I don't have enough knowledge of the maths to be able to identify actual formulae. I know that a brush is defined by a series of planes, and each plane is defined by a 3-component normal vector and a distance, which I guess would satisfy the plane equation ax + by + cz + d = 0, but I couldn't be certain how the values are derived.

 

What about saving plane equations that are based on (0,0,0), just like the world brushes? If that's how they're stored internally, just skip the write-time mapping to the local func_static origin (and reverse read-time mapping back to (0,0,0)). A plane is a plane is a plane, regardless of where the world origin is.

 

But won't that result in the brushes being in the wrong place when loaded into the game?
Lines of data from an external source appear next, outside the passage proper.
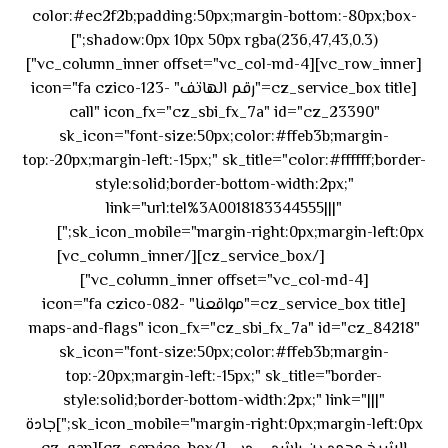
color:#ec2f2b;padding:50px;margin-bottom:-80px;box-
shadow:0px 10px 50px rgba(236,47,43,0.3);"]
[vc_row_inner][vc_column_inner offset="vc_col-md-4"]
[cz_service_box title="رقم الهاتف" icon="fa czico-123-
call" icon_fx="cz_sbi_fx_7a" id="cz_23390"
sk_icon="font-size:50px;color:#ffeb3b;margin-
top:-20px;margin-left:-15px;" sk_title="color:#ffffff;border-
style:solid;border-bottom-width:2px;"
link="url:tel%3A0018183344555|||"
٥٥ ٤٤
sk_icon_mobile="margin-right:0px;margin-left:0px;"]
[/cz_service_box][/vc_column_inner]
٣٣ ٢٢ ٩٧١+
[vc_column_inner offset="vc_col-md-4"]
[cz_service_box title="مواقعنا" icon="fa czico-082-
maps-and-flags" icon_fx="cz_sbi_fx_7a" id="cz_84218"
sk_icon="font-size:50px;color:#ffeb3b;margin-
top:-20px;margin-left:-15px;" sk_title="border-
style:solid;border-bottom-width:2px;" link="|||"
sk_icon_mobile="margin-right:0px;margin-left:0px;"]جادة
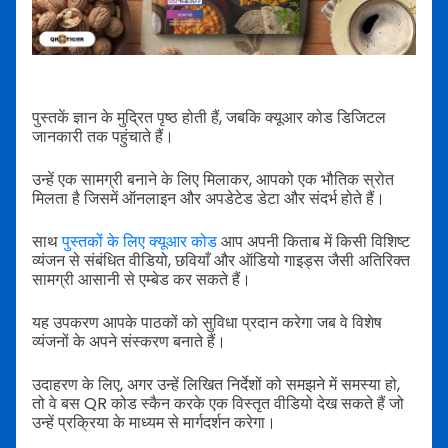
पुस्तकें ज्ञान के मुद्रित पृष्ठ होती हैं, जबकि क्यूआर कोड डिजिटल
जानकारी तक पहुंचाते हैं।
उन्हें एक सामग्री बनाने के लिए मिलाकर, आपको एक भौतिक स्रोत
मिलता है जिसमें ऑनलाइन और अपडेटेड डेटा और संदर्भ होते हैं।
साथ
पुस्तकों के लिए क्यूआर कोड
आप अपनी किताब में किसी विशिष्ट
व्यंजन से संबंधित वीडियो, छवियाँ और ऑडियो गाइड्स जैसी अतिरिक्त
सामग्री आसानी से एम्बेड कर सकते हैं।
यह उपकरण आपके पाठकों को सुविधा प्रदान करेगा जब वे विशेष
व्यंजनों के अपने संस्करण बनाते हैं।
उदाहरण के लिए, अगर उन्हें लिखित निर्देशों को समझने में समस्या हो,
तो वे बस QR कोड स्कैन करके एक विस्तृत वीडियो देख सकते हैं जो
उन्हें प्रक्रिया के माध्यम से मार्गदर्शन करेगा।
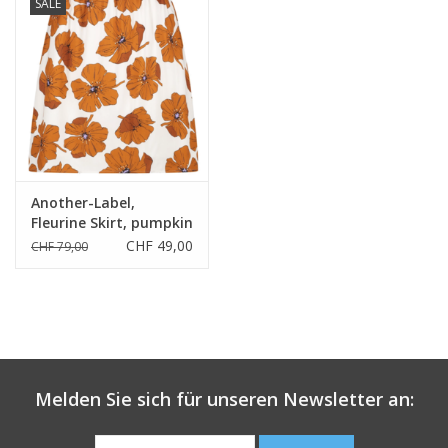
SALE
Another-Label,
Fleurine Skirt, pumpkin
flower, S
CHF 49,00
CHF 79,00
Melden Sie sich für unseren Newsletter an:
I can disable the translation code and confirm that the results are identical on every save, but the distance values of each plane are different,e.g.

 

( 1 0 0 76 ) ( ( 0 -0.015625 3.3125 ) ( 0.015625 0 243.5615081787109 ) ) "textures/darkmod/wood/boards/old_worn_black" 0 0 0

 

becomes

 

( 1 0 0 -11820 ) ( ( 0 -0.015625 3.3125 ) ( 0.015625 0 243.5615081787109 ) ) "textures/darkmod/wood/boards/old_worn_black" 0 0 0

 

The numbers in the first parentheses are the normal vector followed by the distance, and we can see that the distance has changed substantially. I assume that the code transforms the planes into local object space because that is how Doom 3 is going to interpret them.

 

Or are you suggesting that the planes should be left in world space and the func_static origin set to (0, 0, 0)? I guess that would give the same end result, but the func_static's local origin would be lost when the map is reloaded, and mappers might be relying on this for something.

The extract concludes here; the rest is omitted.